Cuando se acerca la fecha de las elecciones presidenciales, nos encontramos con una población cada vez más decidida a cambiar el lastre político que hemos soportado en el siglo XXI, y emprender un camino donde retorne la esperanza, el optimismo, la identidad nacional.

No obstante, el régimen, que controla todos los poderes, continúa con sus prácticas de persecución política, intimidación y hasta encarcelamiento de quienes se han mostrado en favor de la dupla de Edmundo González Urrutia y María Corina Machado, siendo esta última la que lleva adelante por todo el país el mensaje de apoyo y la necesidad de organización, para que el 28 de julio Venezuela abra las puertas hacia otro destino.

Por ello, resulta condenable ver el cómo las instituciones acopladas ante los designios de la cúpula neototalitaria, cierran hoteles y posadas, restaurantes, y hasta humildes locales y dueños de sonidos y tarimas son cercenados en sus derechos, llegando al paroxismo de retener una curiara por el hecho de haber transportado a María Corina Machado hacia el espacio geográfico de una de sus concentraciones.

Igualmente, se obstaculizan vías y hasta se cometen acciones de paralizar el tránsito hacia las ciudades y pueblos donde la oposición organiza sus eventos, sin que ello concrete su acción de evitar las multitudinarias muestras de apoyo que la líder de la oposición lleva en cada mensaje, y en cada orientación, pidiendo por la salida del madurismo.

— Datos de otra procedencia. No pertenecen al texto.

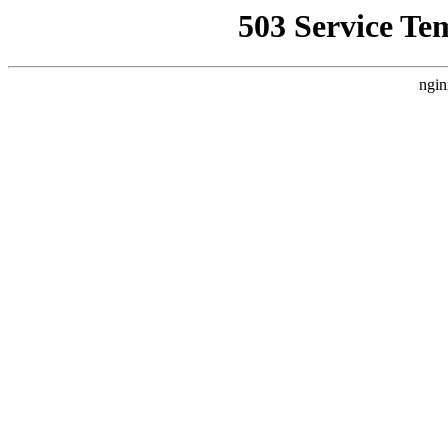
503 Service Te
ngin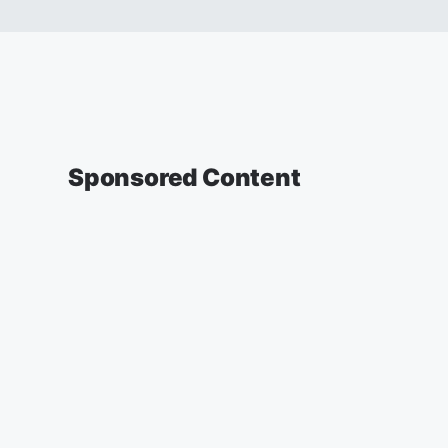
Sponsored Content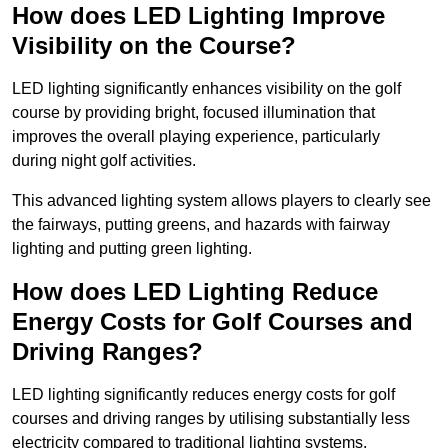
How does LED Lighting Improve
Visibility on the Course?
LED lighting significantly enhances visibility on the golf
course by providing bright, focused illumination that
improves the overall playing experience, particularly
during night golf activities.
This advanced lighting system allows players to clearly see
the fairways, putting greens, and hazards with fairway
lighting and putting green lighting.
How does LED Lighting Reduce
Energy Costs for Golf Courses and
Driving Ranges?
LED lighting significantly reduces energy costs for golf
courses and driving ranges by utilising substantially less
electricity compared to traditional lighting systems.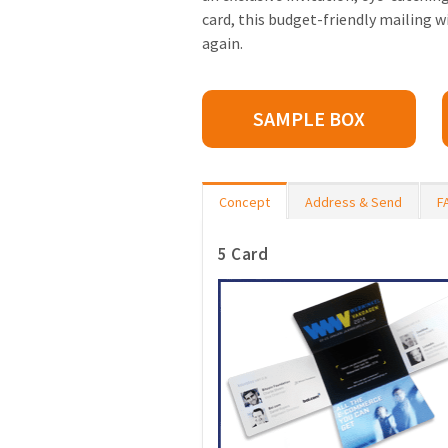
card, this budget-friendly mailing w
again.
SAMPLE BOX
Concept
Address & Send
F
5 Card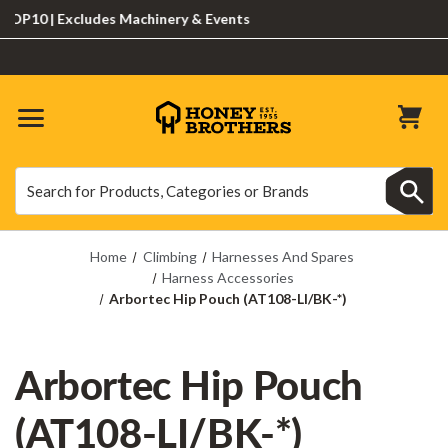
10 | Excludes Machinery & Events
Search
Search
Home
Climbing
Harnesses And Spares
Harness Accessories
Arbortec Hip Pouch (AT108-LI/BK-*)
Arbortec Hip Pouch
(AT108-LI/BK-*)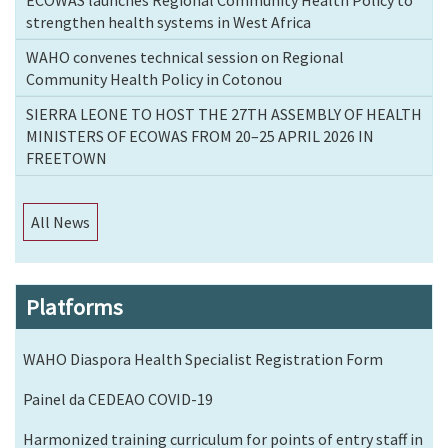
strengthen health systems in West Africa
WAHO convenes technical session on Regional
Community Health Policy in Cotonou
SIERRA LEONE TO HOST THE 27TH ASSEMBLY OF HEALTH
MINISTERS OF ECOWAS FROM 20–25 APRIL 2026 IN
FREETOWN
All News
Platforms
WAHO Diaspora Health Specialist Registration Form
Painel da CEDEAO COVID-19
Harmonized training curriculum for points of entry staff in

El madurismo convertido en una plaga política ha vivido y sentido en su escuálida campaña, el rechazo mayoritario de una población que cansado de sobrevivir con míseros salarios y pensiones, además de tener que resistir con pésimos servicios públicos, reclaman y abuchean al candidato oficialista quien pareciera, ignorar cuáles son las necesidades de la gente, cuando se desplaza en caravanas, donde sus escoltas son los únicos referentes de compañía.

Nicolás Maduro lleva casi 12 años en el poder donde jamás se había visto, niveles semejantes de destrucción. Habría que sufrir de algún grado de vesania para aprobar tanta crueldad, y donde el salario mínimo de 3 dólares mensuales, solo representan un territorio en estado de descomposición, como un enorme basurero a cielo abierto, que solo destila lixiviados al resto de la sociedad.

Entramos en la recta final del evento electoral. Los venezolanos solo aspiramos volver a tener la paz que nos fue robada y que el futuro nos llene del retorno de nuestros hijos y nietos. Venezuela se juega su destino.